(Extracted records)
**********
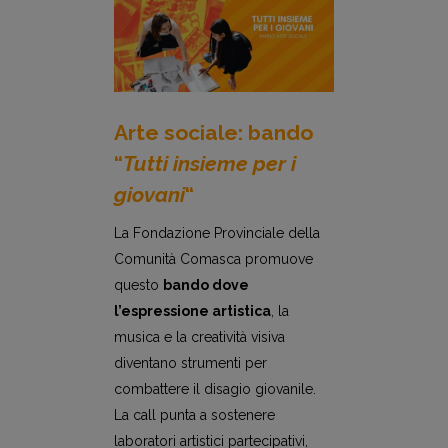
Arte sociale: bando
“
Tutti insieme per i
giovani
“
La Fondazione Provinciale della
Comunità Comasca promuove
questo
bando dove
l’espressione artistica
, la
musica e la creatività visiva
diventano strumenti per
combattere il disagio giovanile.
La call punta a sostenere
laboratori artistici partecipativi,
**********
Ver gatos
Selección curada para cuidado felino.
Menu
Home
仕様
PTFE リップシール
**********
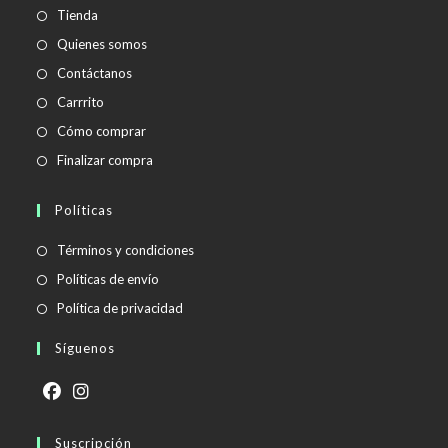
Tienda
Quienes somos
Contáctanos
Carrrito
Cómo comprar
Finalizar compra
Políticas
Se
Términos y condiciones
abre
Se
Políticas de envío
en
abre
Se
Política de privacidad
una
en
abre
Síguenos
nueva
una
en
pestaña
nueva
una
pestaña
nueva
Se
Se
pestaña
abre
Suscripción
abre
**********
## What needs to be done
There is a line with "Arte sociale: bando" and a line with "La call punta a sostenere" above. Copy exactly those two lines and all lines between them, with nothing else.

## Task response
Arte sociale: bando
“
Tutti insieme per i
giovani
“
La Fondazione Provinciale della
Comunità Comasca promuove
questo
bando dove
l’espressione artistica
, la
musica e la creatività visiva
diventano strumenti per
combattere il disagio giovanile.
La call punta a sostenere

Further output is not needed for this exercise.